Hideo Nakata’s Ringu (1998) remains one of the most popular and enduring films of the J-horror genre. The idea of a cursed videotape might seem quaint in these days of viral videos and creepy memes (looking at you, Momo), but Ringu and its vengeful wraith Sadako is still damn scary. For the opening film of Fantasia 2019, Nakata returns to the franchise he made popular with Sadako, a reconfiguring and updated sequel to the original Ringu concept, and the first Ring film Nakata has directed since 2005.
Sadako opens with a fire, as a young girl (Himeka Himejima) trapped in a closet is nearly incinerated by her mother, who believes her to be the reincarnation of the wraith Sadako. The girl winds up in a mental hospital, where she’s nursed by Mayu (Elaiza Ikeda), a young doctor. Meanwhile, Mayu’s brother, Kazuma (Hiroya Shimizu), a wannabe YouTube sensation, has decided to up the ante of his streaming site by filming a video inside the burned-out apartment building where the girl was nearly killed. When Kazuma vanishes and the video he made is deleted, Mayu scours the internet for a copy of the video and clues to her brother’s disappearance.
Sadako hits all of the needed beats for a decent J-horror film, developing the Ringu mythos outside of the confines of the original films. It doesn’t skimp on the scares, at least in the beginning: the film opens with a clear delineation of the stakes, with the girl, who may or may not be a Sadako reincarnation, facing isolation and hatred before her mother attempts to kill her. Her story provides the focus for the first part of the film, as police officers and hospital doctors attempt to piece together what happened in that apartment and where the girl even came from. the second plot strand of the viral video is less well-developed, though, and Sadako sacrifices some of the more interesting facets that a YouTube iteration of the curse presents. As Mayu searches for her brother’s final video, the tension lies in what it will mean when she discovers it. Here, Sadako drops the ball, relying instead on some fairly worn and even hokey tropes that fail to summon the same kind of terror, or even a facsimile, of the original film.

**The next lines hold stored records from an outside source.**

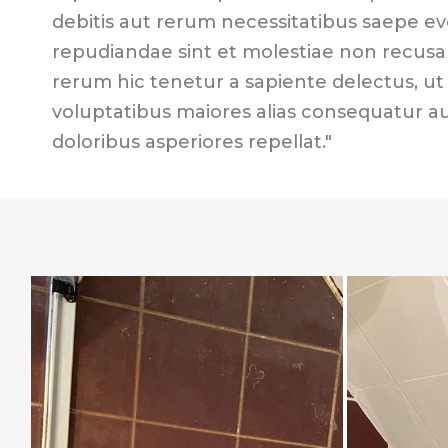
debitis aut rerum necessitatibus saepe ev
repudiandae sint et molestiae non recus
rerum hic tenetur a sapiente delectus, ut 
voluptatibus maiores alias consequatur a
doloribus asperiores repellat."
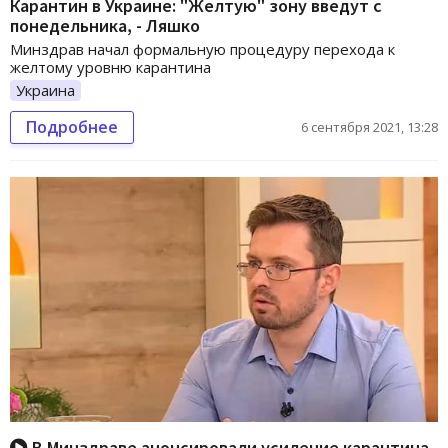
Карантин в Украине: "Желтую" зону введут с
понедельника, - Ляшко
Минздрав начал формальную процедуру перехода к
желтому уровню карантина
Украина
Подробнее
6 сентября 2021, 13:28
В Минздраве анонсировали усиление карантина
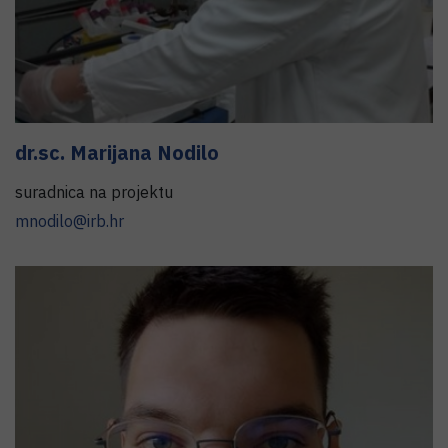
dr.sc.
Marijana Nodilo
suradnica na projektu
mnodilo@irb.hr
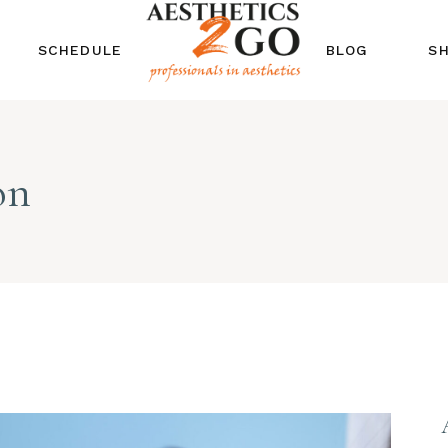
 US
TREATMENT SINGLE
RIGHT SIDEBAR
SHOP
SCHEDULE
BLOG
S
S
EAM
POST TYPES
SHO
RVICES
ES & OFFERS
S
TREATMENT SINGLE
RIGHT SIDEBAR
SHOP LAYO
on
LIST
M
POST TYPES
SHOP PA
 TOUCH
ICES
CT US
 & OFFERS
ST
OUCH
 US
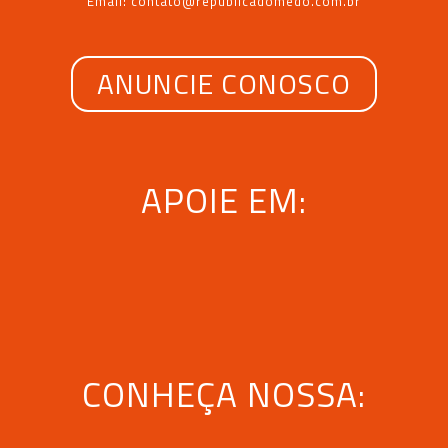
Email: contato@republicadomedo.com.br
ANUNCIE CONOSCO
APOIE EM:
CONHEÇA NOSSA:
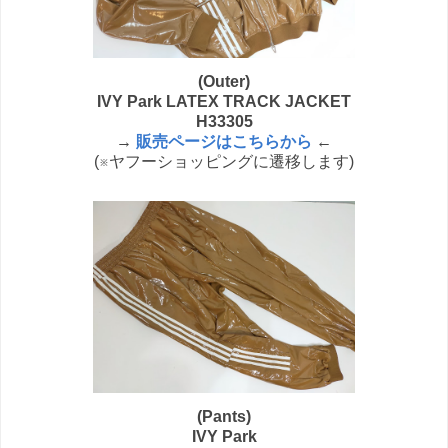
(Outer)
IVY Park LATEX TRACK JACKET
H33305
→
販売ページはこちらから
←
(※ヤフーショッピングに遷移します)
(Pants)
IVY Park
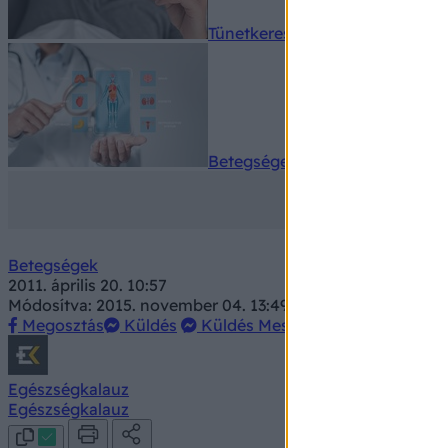
Tünetkereső
Betegségek A-Z
Betegségek
2011. április 20. 10:57
Módosítva: 2015. november 04. 13:49
Megosztás
Küldés
Küldés Messengeren
Egészségkalauz
Egészségkalauz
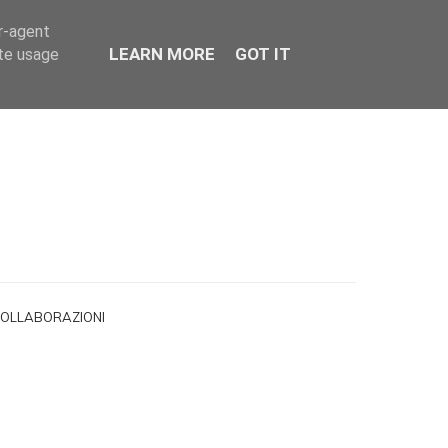
er-agent
LEARN MORE
GOT IT
ate usage
OLLABORAZIONI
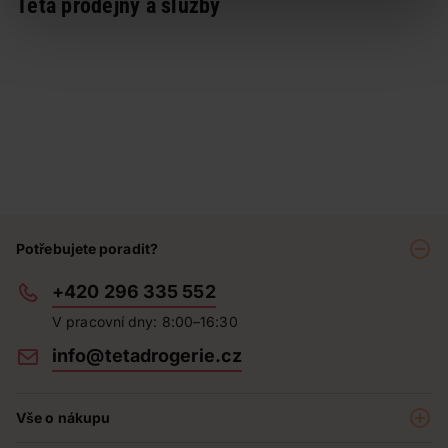
Teta prodejny a služby
Potřebujete poradit?
+420 296 335 552
V pracovní dny: 8:00–16:30
info@tetadrogerie.cz
Vše o nákupu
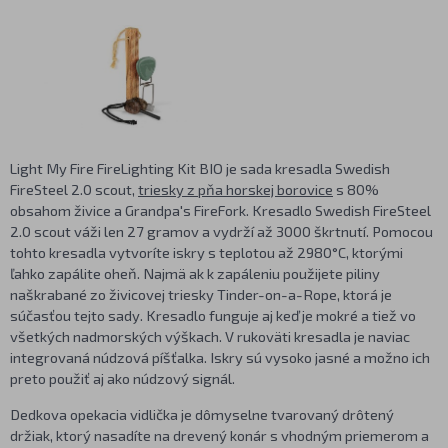
Light My Fire FireLighting Kit BIO je sada kresadla Swedish
FireSteel 2.0 scout,
triesky z pňa horskej borovice
s 80%
obsahom živice a Grandpa's FireFork. Kresadlo Swedish FireSteel
2.0 scout váži len 27 gramov a vydrží až 3000 škrtnutí. Pomocou
tohto kresadla vytvoríte iskry s teplotou až 2980°C, ktorými
ľahko zapálite oheň. Najmä ak k zapáleniu použijete piliny
naškrabané zo živicovej triesky Tinder-on-a-Rope, ktorá je
súčasťou tejto sady. Kresadlo funguje aj keď je mokré a tiež vo
všetkých nadmorských výškach. V rukoväti kresadla je naviac
integrovaná núdzová píšťalka. Iskry sú vysoko jasné a možno ich
preto použiť aj ako núdzový signál.
Dedkova opekacia vidlička je dômyselne tvarovaný drôtený
držiak, ktorý nasadíte na drevený konár s vhodným priemerom a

Perhaps it’s that Ringu is itself such a product of its time. Haunted videotapes are scary but video itself was more difficult to come by than a streaming video in these days of autoplay. There’s a deliberateness to the original film that’s terrifying because it’s so seductive—a cursed video is a temptation in a way that a viral video is not. All of Ringu’s subsequent iterations, including its many remakes, reimaginings, and direct sequels, pale in comparison to the spare terror the original conjures. We already know what the monster looks like and the rules that govern her, so the question is how to consistently make her presence into something terrifying as well as unique. Because the film evades answering some of its own questions—including a strange insert scene of another group of YouTubers who record similar images to the ones in Kazuma’s final video—it comes off almost as an episodic aside, a set up for potential future stories, rather than a story in its own right.
This is unfortunate, because Sadako does have some things to recommend it, including strong performances from its central cast and the intriguing possibility of a second, or reincarnated, Sadako herself. The theme often present in J-horror, of the collective crimes of generations coming back in the form of vengeful ghosts, are present here too, and make for some of the more intriguing developments of the Ringu/Sadako story. The fun of horror is sometimes in its very predictability, the tension between what we know is coming, wanting it to come, and when it will actually happen. But Sadako is also overly predictable, striking beat for beat in a way that becomes, after a while, mundane.
It’s a shame that Sadako doesn’t make more of its themes and potential, because there is so much there. Nakata finds some tension and horror, but this latest film feels too much like a retread of Ringu and even, in places, Dark Water. Dare I say that the poor wraith deserved a little better than this?
Sadako is now showing at Fantasia 2019.